What you should do »
For the data below, tally how many lines contain "domu" and answer only with that tally.

** Record excerpts follows **

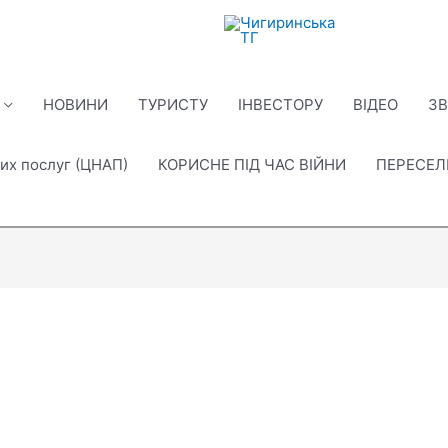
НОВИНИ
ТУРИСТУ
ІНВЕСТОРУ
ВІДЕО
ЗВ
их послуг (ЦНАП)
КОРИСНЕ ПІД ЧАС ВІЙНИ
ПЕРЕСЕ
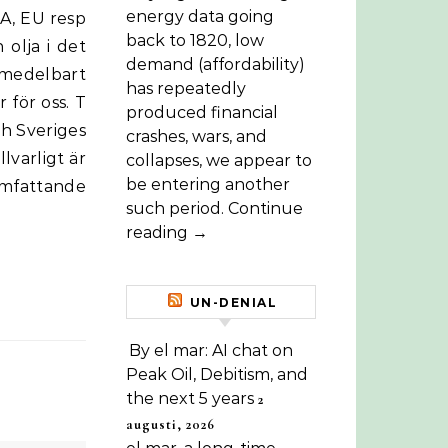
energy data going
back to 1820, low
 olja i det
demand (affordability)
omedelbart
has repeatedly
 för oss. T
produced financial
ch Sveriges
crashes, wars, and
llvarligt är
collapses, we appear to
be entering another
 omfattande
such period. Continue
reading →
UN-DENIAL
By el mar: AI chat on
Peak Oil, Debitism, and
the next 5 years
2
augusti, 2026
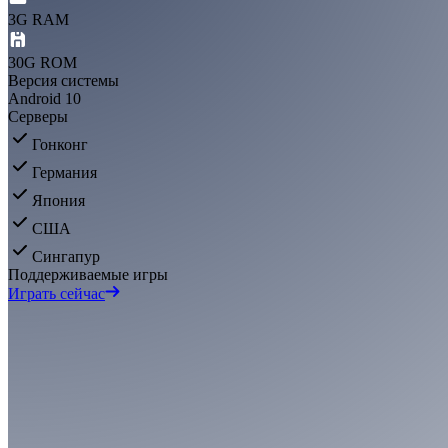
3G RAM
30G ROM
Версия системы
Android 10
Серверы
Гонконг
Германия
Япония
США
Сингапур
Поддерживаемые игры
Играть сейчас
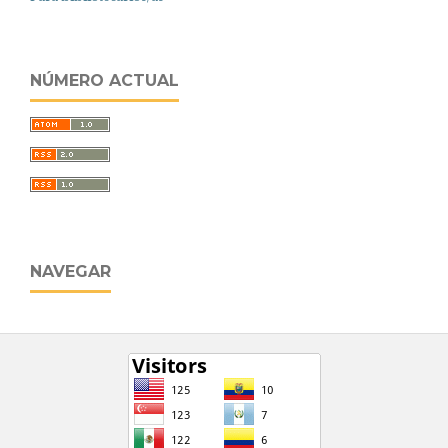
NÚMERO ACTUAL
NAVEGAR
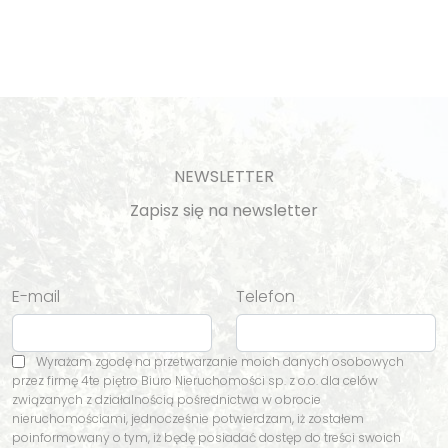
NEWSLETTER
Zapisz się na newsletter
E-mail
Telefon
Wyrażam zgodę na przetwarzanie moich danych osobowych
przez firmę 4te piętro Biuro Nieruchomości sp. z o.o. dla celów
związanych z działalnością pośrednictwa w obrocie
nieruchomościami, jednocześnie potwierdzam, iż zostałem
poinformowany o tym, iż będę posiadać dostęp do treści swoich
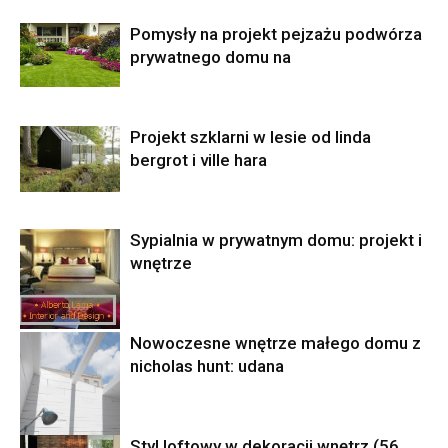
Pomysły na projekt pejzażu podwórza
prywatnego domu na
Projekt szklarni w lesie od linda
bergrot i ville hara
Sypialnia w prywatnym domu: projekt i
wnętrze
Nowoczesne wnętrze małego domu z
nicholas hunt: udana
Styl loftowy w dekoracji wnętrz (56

** End of Record excerpts **

Exercise answer »
3